Salt and Balm - The Simplest Skin Solution

If you're sworn to absolute skincare minimalism but not willing to sacrifice function, then these two items might be the perfect duo for you. A basic, pure balm and 'a bit of salt' are enough to keep skin happy, balanced, and moisturized year round.

Today we're taking a look at real less-is-more skincare routine.

Salt and Science

Salt has a long history of use in helping alleviate some skincare conditions. One of the more commonly known treatments is employing salt water for conditions such as psoriasis.

It is unclear whether it is the salt or the combination of saltwater and sun that has shown beneficial effects for psoriasis patients, but salt treatment seems to receive more yays than nays from sufferers.

And even though science isn't completely on board with salt for skincare health yet, they are working on it and publishing some interesting findings.

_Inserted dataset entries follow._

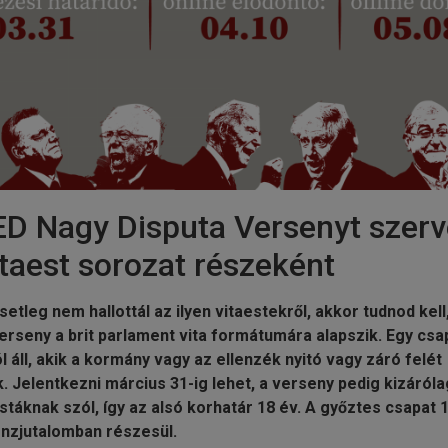
D Nagy Disputa Versenyt szerv
itaest sorozat részeként
etleg nem hallottál az ilyen vitaestekről, akkor tudnod kell
erseny a brit parlament vita formátumára alapszik. Egy csa
l áll, akik a kormány vagy az ellenzék nyitó vagy záró felét
k. Jelentkezni március 31-ig lehet, a verseny pedig kizáróla
táknak szól, így az alsó korhatár 18 év. A győztes csapat 1
nzjutalomban részesül.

In 2005, The International Journal of Dermatology published a paper entitled Bathing in a magnesium-rich dead sea salt solution improves skin barrier function, enhances hydration and reduces inflammation in atopic dry skin. (link below)

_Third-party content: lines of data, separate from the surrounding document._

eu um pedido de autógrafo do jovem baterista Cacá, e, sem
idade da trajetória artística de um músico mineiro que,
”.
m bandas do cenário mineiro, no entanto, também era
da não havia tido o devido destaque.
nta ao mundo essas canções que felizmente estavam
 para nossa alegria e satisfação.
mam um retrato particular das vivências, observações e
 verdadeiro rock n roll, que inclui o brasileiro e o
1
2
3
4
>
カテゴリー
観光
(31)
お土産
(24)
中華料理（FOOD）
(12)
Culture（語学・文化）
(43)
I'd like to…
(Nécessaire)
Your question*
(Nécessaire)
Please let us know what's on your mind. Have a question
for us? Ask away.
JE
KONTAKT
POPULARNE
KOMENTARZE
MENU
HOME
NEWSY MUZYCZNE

Meantime, while science continues to investigate and examine what salt has to offer in the way of skincare, the rest of us are just going to have to try it for ourselves and make our own judgements.

How To Use Salt for Skincare

Salt is commonly used in connection with bathing or showering. It is not generally used on the face. Here are a couple of easy ways to try salt for skincare.
  • Add a handful of salts (himalayan crystal salt, epsom salts, dead sea salts) to bath water. The salts soften the water and help relieve itching, dryness and irritation
  • Wet and rub a salt bar between palms to dissolve the salt. Apply the solution to arms, legs etc. 
Tip: do not rub the skin directly with a salt bar. As lovely as a Himalayan salt bar is to look at, it consists of hard bits that can scratch something awful if you just rub it on your wet leg or arm (can you tell I speak from experience?).


A balm can be anything from a very simple butter, wax, and oil combination to a multi-ingredient masterpiece.

Regardless of ingredients, the function of a balm is pretty universal: to keep the skin moisturized and protected.

One of the advantages of balms is they can be used all over - from face to feet. The secret is in how much you apply. Less is more on the face, but you can slather your feet, elbows or any dry patches liberally with balm.

For max benefits, apply balm to moist skin immediately after bathing - this locks in moisture and helps keep the skin healthy and glowing.

Want to make your own balm? There's a link to a 3 ingredient balm how-to on this blog below.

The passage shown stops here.